There are two approaches for a company to carry out R&D and innovation. Either the company focuses its activities internally (in an exaggerated sense—adopting a “non-invented here” approach), or it engages independent third parties to carry out the work. This is not to say that companies act in a binary fashion, adopting exclusively one approach or the other, but one or the other will likely be the tendency. Taking into consideration two fundamental developments in the world of hi-tech and R&D, how these alternative approaches play out may become increasingly important for innovation. The first is the increasing size of companies, especially in the tech space (think Apple or Google), and the concomitant concentration of a small number of dominant companies in many tech sectors. The second is the decline in the formation and staying power of startup companies. The two of them are giving to rise to concern about where future R&D and innovation will be taking place.

As the September 17, 2016, survey published in The Economist, “The rise of the superstars”, points out--
“Silicon Valley is a very different place from what it was in the 1990s. Back then it was seen as the breeding ground of a new kind of capitalism—open-ended and freewheeling—and a new kind of business organisation—small, nimble and fluid. Companies popped up to solve specific problems and then disappeared. Nomadic professionals hopped from one company to another, knowing that their value lay in their skills rather than their willingness to wear the company collar. Today the valley has been thoroughly corporatised: a handful of winner-takes-most companies have taken over the world’s most vibrant innovation centre, while the region’s (admittedly numerous) startups compete to provide the big league with services or, if they are lucky, with their next acquisition.”
As a result, these companies have passed on at least some of their R&D and innovation to third party start ups. Thus--
“….[C]corporations are, in effect, outsourcing some of their tech R&D to the startup world. This is true not only of non-tech companies that do not understand the tech world but also of big tech companies that do some of their R&D in-house but leave some of it to the market to get the best of both worlds. Big companies have much to gain from contracting out their R&D to startups. They can make lots of different bets without involving their corporate bureaucracies. But startups also have a lot to gain by selling themselves to an established company that can provide stability, reliability and predictability, all of which can be hard to come by in the tech world.”
This “symbiotic relationship” might not be a source of concern with respect to R&D and innovation save for the fact that, as the article points out, studies are showing that startup activity has declined to a level not seen since the 1970’s, with more startups dying than are being created. Unless one assumes that this quantitative decline has no relationship with a decline in the aggregate availability of potential valuable technology, this current state of affairs suggests that there simply may be less innovative activity taking place at the startup level.

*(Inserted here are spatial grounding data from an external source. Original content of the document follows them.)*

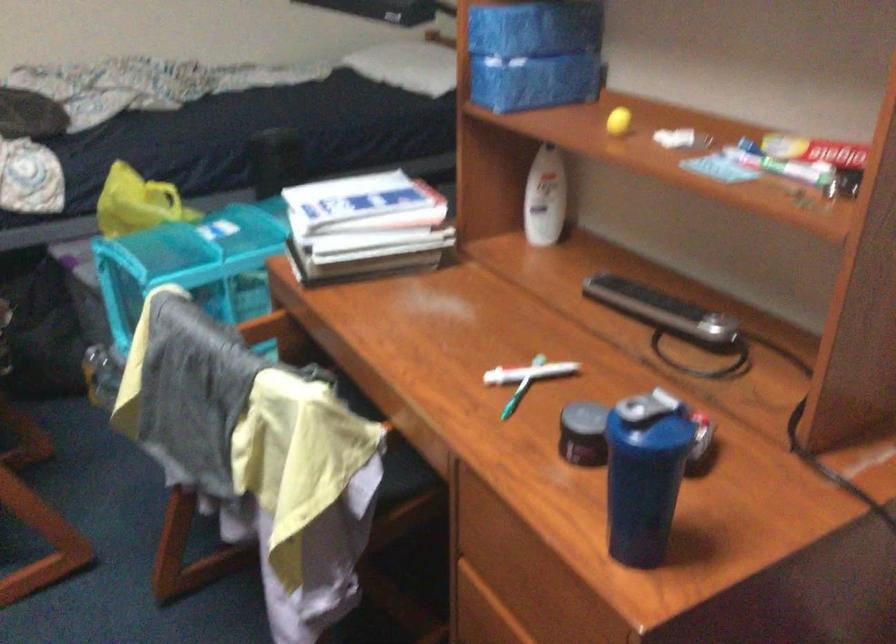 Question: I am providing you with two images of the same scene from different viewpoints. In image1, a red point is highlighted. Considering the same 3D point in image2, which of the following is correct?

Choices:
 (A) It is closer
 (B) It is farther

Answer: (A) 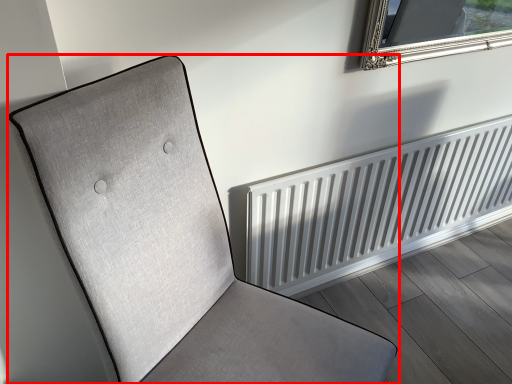 Question: Considering the relative positions of furniture (annotated by the red box) and radiator in the image provided, where is furniture (annotated by the red box) located with respect to the staircase?

Choices:
 (A) left
 (B) right

Answer: (A) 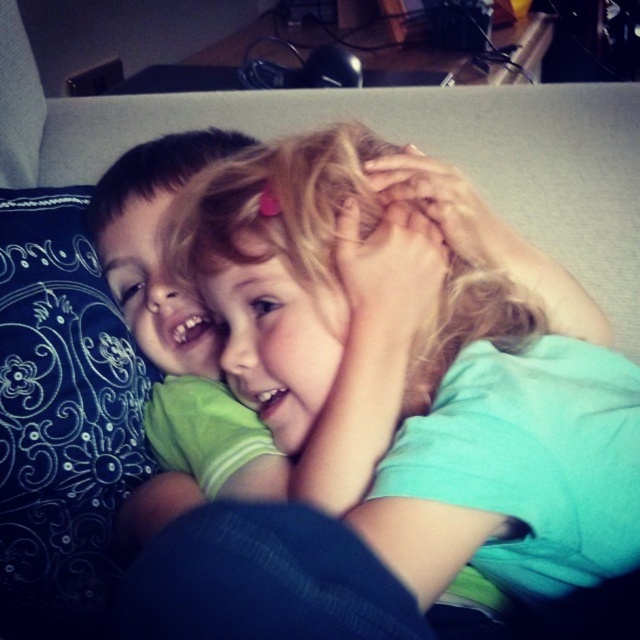 Looking at the two children on the couch, you notice the blonde hair at center and the dark blue fabric at center. Which one of these two items is larger in size?

The blonde hair at center is bigger than the dark blue fabric at center.

You are a photographer setting up a shot of two children on a couch. You need to place a small prop between the blue embroidered pillow at left and the dark blue fabric at center. Based on their positions, where should you place the prop to ensure it is between them?

The blue embroidered pillow at left is on the left side of the dark blue fabric at center, so place the prop to the right of the blue embroidered pillow at left but to the left of the dark blue fabric at center to position it between them.

You are a photographer trying to capture the children in the image. You want to place a small prop at the exact location of the point labeled as point (x=61, y=419). Based on the scene description, where should you place the prop relative to the blue embroidered pillow at left?

The point (x=61, y=419) is located on the blue embroidered pillow at left, so you should place the prop directly on top of the blue embroidered pillow at left. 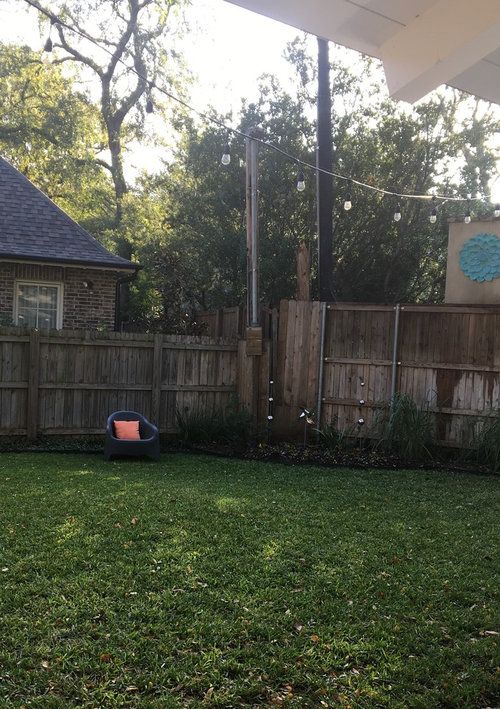 Where is `cable`? This screenshot has width=500, height=709. cable is located at coordinates (188, 108), (419, 196).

What is more certain is that these hi-tech superstars are accumulating more and more cash in their coffers, and they are using these sums to acquire startups and their technology, but from a diminishing pool of startups. It is no wonder, therefore, that the dream of (nearly) every startup is to be the object of a successful exit. Both sides would appear to win: the startup cashes out, enriching its investors, owners and at least some of its employees, while the superstar has acquired potentially valuable technology and manpower.

But there may be a broader societal loss lurking behind this seeming win-win situation. After all, unless the superstars are in parallel increasing the scope of their own internal innovation research, the upshot would seem to be that, as the number of startups decline, sooner or later there will be less aggregative R&D and innovation taking place. This Kat does not underestimate the ability of these superstars to adapt themselves to changing circumstances. But moving from an (at least) partial reliance on startups to internally-based R&D and innovation may be a bridge too far for some, especially if the corporate culture has moved on from an obsession with innovation to an obsession with market dominance.

One need only think of the recent announcement made in September 2016 by Bayer to acquire Monsanto, seeking to join an agro-tech giant with a company rooted in excellence in chemical products. Given the already small number of dominant companies in each of these industries even before the merger, concerns about the anti-competitive effect of the proposed acquisition were immediately raised. In response, the two companies pointed to the enhanced ability of both to do more and better innovation (creating "an innovation machine", in the reported words of the CEO of Monsanto). Not a few figurative brows were furrowed upon hearing this. But if R&D and innovation becomes more and more an internal, rather than an external activity, the ability of superstars to carry out an increasing share of their innovative research will be crucial not only for the companies but for the economic well-being of society more generally.